Становилось все жарче и темнее.
Она продвинулась глубже, в толщу более прохладной воды. Кругом плавали мертвые и умирающие туши, однако хищница не обращала на них внимания.
С неба заструились грязные потоки черного дождя, покрывшего ее спину густой вязкой пленкой. В воздухе повисла густая пелена. За деревьями хищница видела красный свет. Страшный пожар опустошал нагорье. Она наблюдала, как огонь распространяется, треща в кронах огромных деревьев и меча на землю горящие ветки и снопы искр.
Пожар прошел, миновав болотце, в котором укрылась хищница. Немного остыл перегретый воздух. Она оставалась в воде, окруженная раздувшимися, гниющими мертвыми тушами. Дни сменялись днями. Настала полная темнота. Хищница ослабела, гибель ее была близка.
Подобного ощущения ей никогда еще не случалось испытывать. Она чувствовала, что смерть буквально разъедает ее изнутри, коварно, исподтишка выводя из строя все органы. Сошел чудесный, мягкий перьевой покров, окутывавший тело хищницы. Она почти не могла шевелиться. Дыхание ее участилось, но ей так и не удалось вполне насытиться кислородом. Жар обжег хищнице глаза, их заволокло пеленой, на них опустились распухшие веки.

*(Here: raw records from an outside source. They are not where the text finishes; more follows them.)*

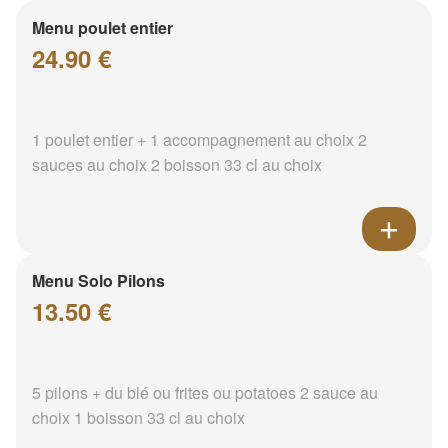
Menu poulet entier
24.90 €
1 poulet entier + 1 accompagnement au choix 2
sauces au choix 2 boisson 33 cl au choix
Menu Solo Pilons
13.50 €
5 pilons + du blé ou frites ou potatoes 2 sauce au
choix 1 boisson 33 cl au choix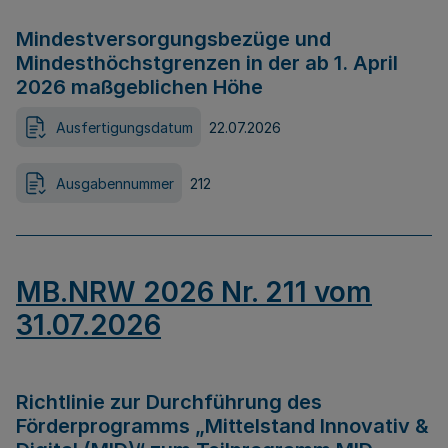
Mindestversorgungsbezüge und
Mindesthöchstgrenzen in der ab 1. April
2026 maßgeblichen Höhe
Ausfertigungsdatum
22.07.2026
Ausgabennummer
212
MB.NRW 2026 Nr. 211 vom
31.07.2026
Richtlinie zur Durchführung des
Förderprogramms „Mittelstand Innovativ &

Агония длилась много дней. Инстинктивно хищница сопротивлялась смерти, борясь с нею ежесекундно. С каждым днем боль становилась все сильнее. Хищница била себя по бокам, кусала, выхватывая куски собственной плоти и стремясь добраться до врага, засевшего внутри. С усилением боли ее ярость росла. Хищница вслепую пробивалась к твердой земле, с трудом держась на задних конечностях. Когда началось мелководье и вокруг не стало воды, выталкивавшей ее на поверхность, она споткнулась, упала. Хищница зарычала, забилась, колотя лапами по грязи, хватая пастью тину, словно злясь на саму землю. Легкие ее постепенно наполнялись водой, а сердце уже из последних сил перекачивало по телу кровь.
Шел черный горячий дождь.
В биологической программе, сорок лет обеспечивавшей хищнице существование, случился сбой. У гибнущих нейронов наступила последняя бурная вспышка тщетной активности. Прочие клетки не реагировали, программирование нарушилось, страшный кризис был непреодолим. Напрасный рык потонул в корчах мокрого, страдающего тела. В левом полушарии ее мозга разразилась буря электрических импульсов, правая нижняя конечность раз десять бешено, конвульсивно дернулась и застыла неподвижно: когти растопырены, напряженные до предела сухожилия чуть ли не отстают от костей. Челюсти хищницы раскрылись, крепко захлопнулись, снова широко распахнулись. Так она и замерла – со злобно разверстой пастью.